= Laszlo George =

Hungarian-born Canadian cinematographer

Laszlo Gyuriko (May 30, 1931 - June 7, 2021), known professionally as Laszlo George, was a Hungarian-born Canadian cinematographer. He was most noted as a two-time Genie Award nominee for Best Cinematography, receiving nominations at the 1st Genie Awards in 1980 for Running and at the 6th Genie Awards in 1985 for Draw!.

== Biography ==
Born in Budapest and raised in Bozsok, he studied cinematography at the Hungarian Academy of Film and graduated in 1954. He left the country during the Hungarian Revolution of 1956, first moving to England to take English courses at the University of Oxford before moving to Canada in 1957.

In Canada he began his career as a news cameraman for CBC Television, and later joined TDF Film Productions as a director of television commercials. In 1967, he and his wife Ildiko launched their own commercial photography and cinematography boutique, and George worked principally in commercial film and television afterward.

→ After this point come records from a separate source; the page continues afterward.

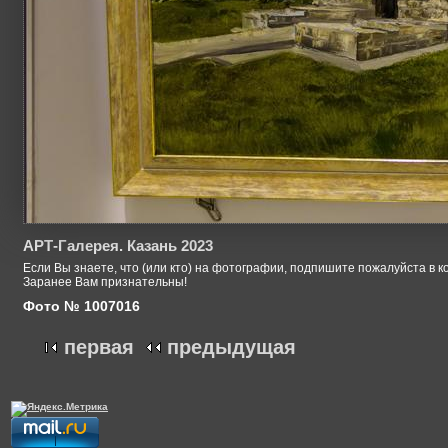
АРТ-Галерея. Казань 2023
Если Вы знаете, что (или кто) на фотографии, подпишите пожалуйста в к
Заранее Вам признательны!
Фото № 1007016
первая
предыдущая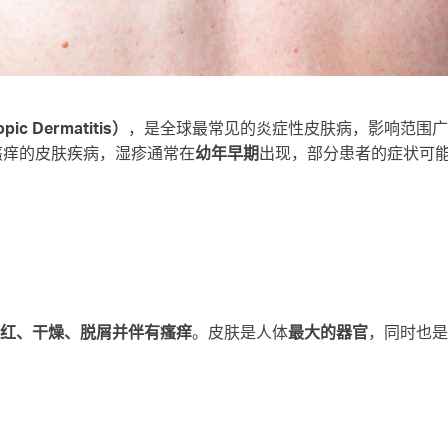
c Dermatitis）
，是全球最常见的炎症性皮肤病，影响范围
瘙痒的皮肤疾病，湿疹通常在
幼年早期
出现，部分患者的症状可
红、干燥、脱屑并伴有瘙痒
。皮肤是人体
最大的器官
，同时也是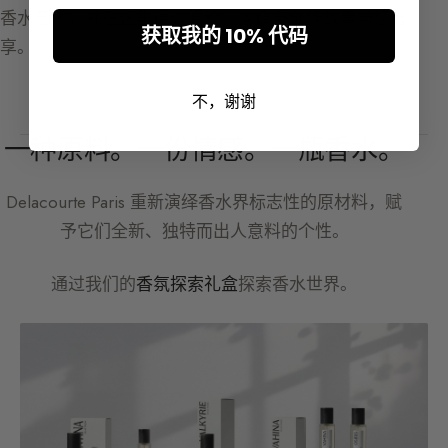
香水艺术，并在这里通过原料、香调与创作故事与您分
获取我的 10% 代码
享。
不，谢谢
一种原料。一份情感。一瓶香水。
Delacourte Paris
重新演绎香水界标志性的原材料，赋
予它们全新、独特而出人意料的个性。
通过我们的
香氛探索礼盒
探索香水世界。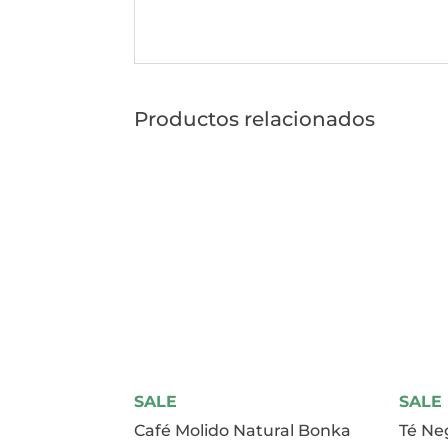
Productos relacionados
SALE
SALE
Café Molido Natural Bonka
Té Ne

He was also co-director of Silent Sky, a 1977 IMAX short documentary film about aviation. The film was a Canadian Film Award nominee for Best Theatrical Short Film at the 28th Canadian Film Awards.

Over the course of his career, he also received a Gemini Award nomination for Best Photography in a Dramatic Program or Series at the 14th Gemini Awards in 1999 for Scandalous Me: The Jacqueline Susann Story, and an American Society of Cinematographers nomination for Outstanding Achievement in Cinematography in Motion Picture, Limited Series, or Pilot Made for Television in 1996 for the television film Zoya.

He received lifetime achievement awards from the Canadian Society of Cinematographers in 1995, and from the Hungarian Society of Cinematographers in 2019.